→ **Recorded data**
════════════════

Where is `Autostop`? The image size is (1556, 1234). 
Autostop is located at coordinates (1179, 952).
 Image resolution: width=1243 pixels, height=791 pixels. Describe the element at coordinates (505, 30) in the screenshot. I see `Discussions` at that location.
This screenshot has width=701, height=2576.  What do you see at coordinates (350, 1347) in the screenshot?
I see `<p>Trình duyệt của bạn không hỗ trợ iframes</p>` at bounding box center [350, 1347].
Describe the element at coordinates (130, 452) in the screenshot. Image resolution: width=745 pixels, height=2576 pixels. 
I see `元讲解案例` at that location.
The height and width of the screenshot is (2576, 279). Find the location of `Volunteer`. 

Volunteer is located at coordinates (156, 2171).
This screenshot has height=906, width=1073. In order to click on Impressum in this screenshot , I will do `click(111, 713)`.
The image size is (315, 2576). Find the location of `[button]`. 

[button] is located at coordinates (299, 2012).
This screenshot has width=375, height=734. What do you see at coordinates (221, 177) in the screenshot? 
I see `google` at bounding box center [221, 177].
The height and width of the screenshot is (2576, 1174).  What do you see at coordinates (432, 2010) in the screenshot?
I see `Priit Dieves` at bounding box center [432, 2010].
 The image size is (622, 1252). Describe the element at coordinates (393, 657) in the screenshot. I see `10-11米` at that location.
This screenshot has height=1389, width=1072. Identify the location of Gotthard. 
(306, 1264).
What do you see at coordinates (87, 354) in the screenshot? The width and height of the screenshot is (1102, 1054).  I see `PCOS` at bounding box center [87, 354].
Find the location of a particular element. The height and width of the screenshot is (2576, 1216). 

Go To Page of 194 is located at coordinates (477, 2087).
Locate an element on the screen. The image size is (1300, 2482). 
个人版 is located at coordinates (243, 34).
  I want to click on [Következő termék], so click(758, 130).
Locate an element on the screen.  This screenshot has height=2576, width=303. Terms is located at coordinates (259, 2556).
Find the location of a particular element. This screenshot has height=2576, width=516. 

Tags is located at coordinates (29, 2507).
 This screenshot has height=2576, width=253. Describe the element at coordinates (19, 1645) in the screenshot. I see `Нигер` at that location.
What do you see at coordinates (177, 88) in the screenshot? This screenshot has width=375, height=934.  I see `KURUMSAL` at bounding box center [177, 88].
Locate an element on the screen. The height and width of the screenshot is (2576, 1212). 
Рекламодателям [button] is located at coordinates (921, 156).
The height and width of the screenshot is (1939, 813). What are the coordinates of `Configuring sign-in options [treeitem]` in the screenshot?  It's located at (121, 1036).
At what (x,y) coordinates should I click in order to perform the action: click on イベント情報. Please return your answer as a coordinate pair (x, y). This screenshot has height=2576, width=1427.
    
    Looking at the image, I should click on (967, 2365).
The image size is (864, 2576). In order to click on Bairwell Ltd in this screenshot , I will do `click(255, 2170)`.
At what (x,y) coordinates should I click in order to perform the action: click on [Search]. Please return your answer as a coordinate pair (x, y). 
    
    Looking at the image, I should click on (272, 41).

════════════════

For the listing above, work out how many lines contain the string "will" and return only that figure.

2